Running and MMA Athletes



The nature of mixed martial arts (MMA) is primal. There’s controversy whether MMA athletes should jog for conditioning – commonly adopted for cardio conditioning and to drop weight – or whether hard metabolic circuits and sprint training should replace this, to some, ‘useless’ form of conditioning.

There’s no doubt that MMA athletes need to be absolute machines. They are required to train all energy systems (phosphagen, glycolytic/lactic and aerobic), develop a high level of endurance, strength, speed, agility, explosiveness, bone/ligament/tendon and muscle development, flexibility and technical drills.  When you look at the human response to running and how we got here, the question is, are we really meant to jog at all??

The Palaeolithic approach will tell you that to jog for hours in a primitive environment is lack of common sense, that we would have evolved from either sprinting or walking long distances in search for food/shelter, stating confidently that it is too energy consuming to jog for hours and also too noisy to be huffing and puffing in the wild. However, and this will be a new concept to some, jogging has allowed us to be the dominant species because chasing a jogging animal ultimately wins. The animal cannot pant while jogging, therefore eventually keels over with body overheating. Jogging was how we hunted.

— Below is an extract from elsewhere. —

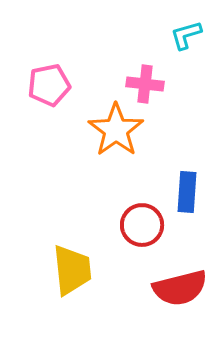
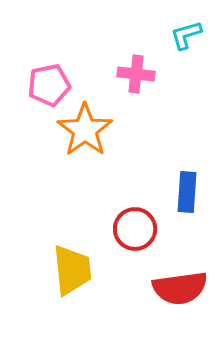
pink cross: moved 9 px left, 10 px up
orange star: moved 31 px left
red circle: moved 7 px left, 4 px down
red semicircle: rotated 6 degrees clockwise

That was the conclusion of a study published in the Nov. 18 issue of the journal Nature by University of Utah biologist Dennis Bramble and Harvard University anthropologist Daniel Lieberman. Humans are poor sprinters compared with other running animals, which is partly why many scientists have dismissed running as a factor in human evolution. Human endurance running ability has been inadequately appreciated because of a failure to recognize that “high speed is not always important,” Bramble says. “What is important is combining reasonable speed with exceptional endurance.”


Initially, most people will have a small to moderate weight loss with aerobic exercise. Thereafter their bodies adapt, becoming more efficient and so fewer calories are burnt. So why are distance runners so skinny and more importantly, why does jogging help an MMA athlete drop weight? Lots of aerobic exercise stimulates the production of cortisol and other stress hormones which are catabolic (tissue breakdown) in nature. With chronic exposure, cortisol breaks down muscle tissue, as well as other tissues including bone and can lead to metabolic, digestive and hormonal problems. Luckily, most MMA athletes use long jogging training in relatively short time frames, and only when wishing to drop weight. The problems above relate more seriously to long distance athletes.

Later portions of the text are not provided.